WASHINGTON – U.S. cyber defenses are “purely defensive” and “way too predictable,” according to Vice Chairman of the Joint Chiefs of Staff Gen. James Cartwright. By doing little more than patching up vulnerabilities after each attack, the U.S. is spending too much money and doing nothing to hit back at its attackers, he charged on Thursday.
“We’ve got to change that right now,” Cartwright told reporters, just hours before the long-awaited 1 p.m. release of the DOD cyber strategy. “We’re on a path that is too predictable, way too predictable. It’s purely defensive; there is no penalty for attacking right now.”
One of the continuing questions of the slowly developing U.S. cybersecurity plan is whether federal agencies like the Defense Department, Department of Homeland Security or other intelligence agencies would – or could, legally – conduct their own offensive cyberattacks to keep threats at bay inside and outside of U.S. borders.
In strong remarks, Cartwright decried what he called “the Maginot Line approach.”
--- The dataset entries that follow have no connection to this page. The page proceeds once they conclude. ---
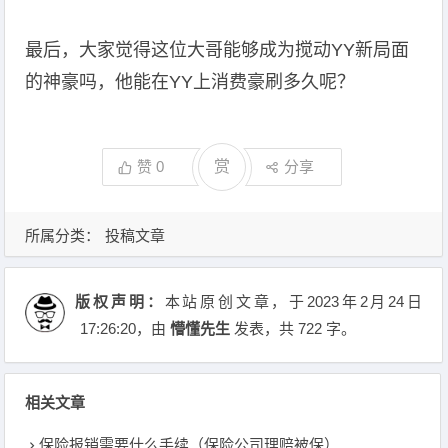
最后，大家觉得这位大哥能够成为搅动YY新局面
的神豪吗，他能在YY上消费豪刷多久呢？
赞
0
赏
分享
所属分类：
投稿文章
版权声明：
本站原创文章，于2023年2月24日
17:26:20
，由
懵懂先生
发表，共 722 字。
相关文章
保险报销需要什么手续（保险公司理赔被保）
“If it’s OK to attack me, and I’m not going to do anything other than improve my defense every time you attack me, it’s going to very difficult to come up with a coherent strategy,” he said. “But up until now, that has really been the focus -- probably 90 percent thinking about how to build the next best firewall, and 10 percent thinking about what we might do to keep them from attacking us.”
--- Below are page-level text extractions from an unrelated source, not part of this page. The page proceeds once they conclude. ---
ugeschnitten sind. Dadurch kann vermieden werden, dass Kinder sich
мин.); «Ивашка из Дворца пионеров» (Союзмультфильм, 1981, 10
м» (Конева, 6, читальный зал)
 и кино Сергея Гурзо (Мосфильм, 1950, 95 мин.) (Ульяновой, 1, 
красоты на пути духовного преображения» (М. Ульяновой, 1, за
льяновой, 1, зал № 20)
Cartwright said he was not referring to “kinetic” responses -- lethal combat force -- to cyberattackers.
The global, split-second nature of cyberattacks requires partnering with other nations, he said, but did not elaborate. Determining partnerships with other U.S. agencies, however, has been more difficult.
“How do you do it in such a way the checks and balances between cabinet agencies that we have today -- that has been a lot harder struggle.”
Eyeing budget talks dominating Washington, Cartwright said DOD must get off a defensive crouch to save money.
“It’s a horrible business case for the nation, at large, because it’s costs us more. Every time somebody spends a couple hundred dollars to build a virus, we’ve got to spend millions. So we’re on the wrong side of that, we’ve got to change that around,” he said.
Deputy Secretary of Defense William Lynn is scheduled to reveal the Pentagon’s cyber strategy at 1 p.m. at National Defense University.